Friday 24th February 2012

The Archbishop of Canterbury, Dr Rowan Williams, has chosen 'Love Unknown' by Ruth Burrows as his Lent Book for 2012.

The Archbishop writes about Love Unknown:

Ruth Burrows has always been a very challenging writer on the life of prayer.  When I first encountered her work in the early seventies, I was deeply struck by what she had to say about two things.

The first was about living with the disconnect between what you ‘know’ is true and couldn’t live without and what you are actually feeling at any given moment.  As with the great Carmelite teachers of prayer, St Teresa and St John of the Cross, this isn’t about ignoring, fearing or despising your feelings: it’s about not letting them dictate your deepest commitments.  They are real, and they are powerful, they need to be recognized and accepted. But they are only part of the picture of how you make sense of yourself before God.  Sister Ruth’s own autobiographical book, Before the Living God, recently republished, spells this out with painful clarity.
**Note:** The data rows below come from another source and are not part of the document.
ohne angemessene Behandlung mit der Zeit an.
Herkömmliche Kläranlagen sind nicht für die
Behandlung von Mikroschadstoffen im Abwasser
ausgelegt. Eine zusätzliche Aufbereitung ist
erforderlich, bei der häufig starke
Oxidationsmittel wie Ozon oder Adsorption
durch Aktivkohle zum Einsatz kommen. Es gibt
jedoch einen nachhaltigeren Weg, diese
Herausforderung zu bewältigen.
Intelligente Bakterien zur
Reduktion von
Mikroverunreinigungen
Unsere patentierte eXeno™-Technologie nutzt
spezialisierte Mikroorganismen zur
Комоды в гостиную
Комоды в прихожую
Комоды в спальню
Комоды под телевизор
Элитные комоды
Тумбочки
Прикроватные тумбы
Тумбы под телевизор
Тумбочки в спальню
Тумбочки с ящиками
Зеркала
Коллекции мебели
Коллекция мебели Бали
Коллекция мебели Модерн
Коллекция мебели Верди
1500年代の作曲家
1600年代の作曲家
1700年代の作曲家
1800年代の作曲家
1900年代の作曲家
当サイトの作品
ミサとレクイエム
The second main theme is what puts this first one into proper perspective.  On its own, the recognition of the need to live through unwelcome or disappointing feelings might sound simply ‘stoical’. But the underlying truth in all Christian prayer is that Christ is praying in us. We are being introduced into the life of God the Trinity through our Christian discipleship, and that means that we are here and now the ‘place’ where the Son is loving the Father in the communion of the Spirit.  Our job when we pray is quietly and persistently to try and clear away the clutter, so far as we can by God’s grace, to let this eternal prayer pervade who we are and what we do.
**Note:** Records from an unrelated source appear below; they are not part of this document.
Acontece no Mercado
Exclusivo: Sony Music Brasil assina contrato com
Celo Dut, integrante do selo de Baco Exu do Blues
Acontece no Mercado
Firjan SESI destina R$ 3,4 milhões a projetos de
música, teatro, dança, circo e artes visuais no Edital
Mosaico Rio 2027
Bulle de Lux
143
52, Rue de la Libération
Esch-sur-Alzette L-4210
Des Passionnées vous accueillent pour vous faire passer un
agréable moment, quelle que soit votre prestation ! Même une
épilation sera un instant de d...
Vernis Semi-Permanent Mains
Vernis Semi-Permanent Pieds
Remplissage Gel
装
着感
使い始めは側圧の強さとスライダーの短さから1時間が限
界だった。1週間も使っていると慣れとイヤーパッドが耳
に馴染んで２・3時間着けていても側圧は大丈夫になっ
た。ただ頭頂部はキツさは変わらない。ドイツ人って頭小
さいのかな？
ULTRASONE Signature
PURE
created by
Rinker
So Christian prayer isn’t just ‘letting go’ in a vacuum, any more than it’s a strenuous effort to climb to heaven.  We pray because we have been brought to a certain place, Jesus’ place in the presence of the Father.  We do what we can to settle in that place, so that what happens there surrounds us and holds us (as if we’d walked into the middle of a choir performing some massive work).  Because we trust that this just is going on around and in us, how we feel – cheerful, confident, depressed, anxious – doesn’t measure anything very important about our closeness to Jesus.  And so we are given strength to carry on with the work of opening up to him.
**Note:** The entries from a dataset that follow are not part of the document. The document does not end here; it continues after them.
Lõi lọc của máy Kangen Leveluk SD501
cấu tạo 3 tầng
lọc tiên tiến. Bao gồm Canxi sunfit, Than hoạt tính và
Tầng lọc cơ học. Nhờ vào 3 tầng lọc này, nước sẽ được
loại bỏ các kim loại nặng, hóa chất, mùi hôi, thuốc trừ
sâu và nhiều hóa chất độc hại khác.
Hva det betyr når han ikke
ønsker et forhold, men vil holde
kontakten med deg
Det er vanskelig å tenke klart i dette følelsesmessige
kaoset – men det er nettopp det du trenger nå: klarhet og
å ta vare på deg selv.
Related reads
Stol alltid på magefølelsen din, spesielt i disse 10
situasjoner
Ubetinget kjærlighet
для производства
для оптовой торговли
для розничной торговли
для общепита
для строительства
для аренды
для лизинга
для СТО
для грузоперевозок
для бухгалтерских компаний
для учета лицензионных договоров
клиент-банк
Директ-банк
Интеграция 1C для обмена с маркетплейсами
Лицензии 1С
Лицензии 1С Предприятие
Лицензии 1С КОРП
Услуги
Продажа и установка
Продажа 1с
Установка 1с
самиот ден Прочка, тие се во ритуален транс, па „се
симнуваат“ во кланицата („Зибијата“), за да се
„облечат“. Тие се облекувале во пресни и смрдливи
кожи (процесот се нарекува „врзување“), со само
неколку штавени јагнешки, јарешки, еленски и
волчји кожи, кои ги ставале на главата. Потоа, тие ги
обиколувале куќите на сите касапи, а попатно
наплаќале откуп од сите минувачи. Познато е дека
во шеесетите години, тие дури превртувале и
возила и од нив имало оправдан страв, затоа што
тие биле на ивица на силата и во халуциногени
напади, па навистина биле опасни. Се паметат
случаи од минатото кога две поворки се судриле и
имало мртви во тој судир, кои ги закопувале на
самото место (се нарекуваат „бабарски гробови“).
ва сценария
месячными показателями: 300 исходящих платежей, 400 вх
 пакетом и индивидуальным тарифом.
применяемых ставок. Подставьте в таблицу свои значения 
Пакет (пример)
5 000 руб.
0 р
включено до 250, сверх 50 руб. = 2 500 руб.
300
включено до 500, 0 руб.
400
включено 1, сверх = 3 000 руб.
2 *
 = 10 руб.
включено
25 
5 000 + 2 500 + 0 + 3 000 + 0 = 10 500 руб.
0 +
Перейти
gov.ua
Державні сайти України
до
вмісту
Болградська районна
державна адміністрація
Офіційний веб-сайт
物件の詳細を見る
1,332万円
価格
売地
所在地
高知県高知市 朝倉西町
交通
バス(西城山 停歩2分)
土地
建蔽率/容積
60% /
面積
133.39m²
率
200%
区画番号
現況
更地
Sister Ruth sums all this up with complete and impressive simplicity in this small book.  Those who want to find out more about her approach will have several wonderful books ahead of them to read;  but this gives us the essence of what she is saying, against the background of a brief but very insightful summary of the biblical story of faith – a picture of trust, persistence, a confidence that has nothing to do with what we ‘achieve’ in our silence and waiting, and everything to do with the simple acknowledgement of what is eternally happening as God loves God in God.  The life and death and resurrection of Jesus are our gateway into this.  And the constantly astonishing thing is that we can celebrate this with joy beyond words even when we see little or nothing in ourselves to be cheerful about!  What matters is that God is, and that God is actively being who God is here and now, in me, in my fellow-Christians, in the entire world.  ‘Love unknown’, because it isn’t just another item in the world;  but love wholly trustworthy and in the long term wholly transfiguring.

Rowan Williams © 2012

 


 

Ruth Burrows is a Carmelite Nun from Quidenham in Norfolk. She is the author of a number of bestselling books including Guidelines for Mystical Prayer and Essence of Prayer.

 


 

Archbishops of Canterbury have commissioned an 'Archbishop of Canterbury's Lent Book' for decades, collaborating with a Christian publisher. The books concentrate on theological or devotional Christian themes relevant to Lent, in preparation for the celebration of the passion and resurrection of Jesus Christ in Holy Week and Easter.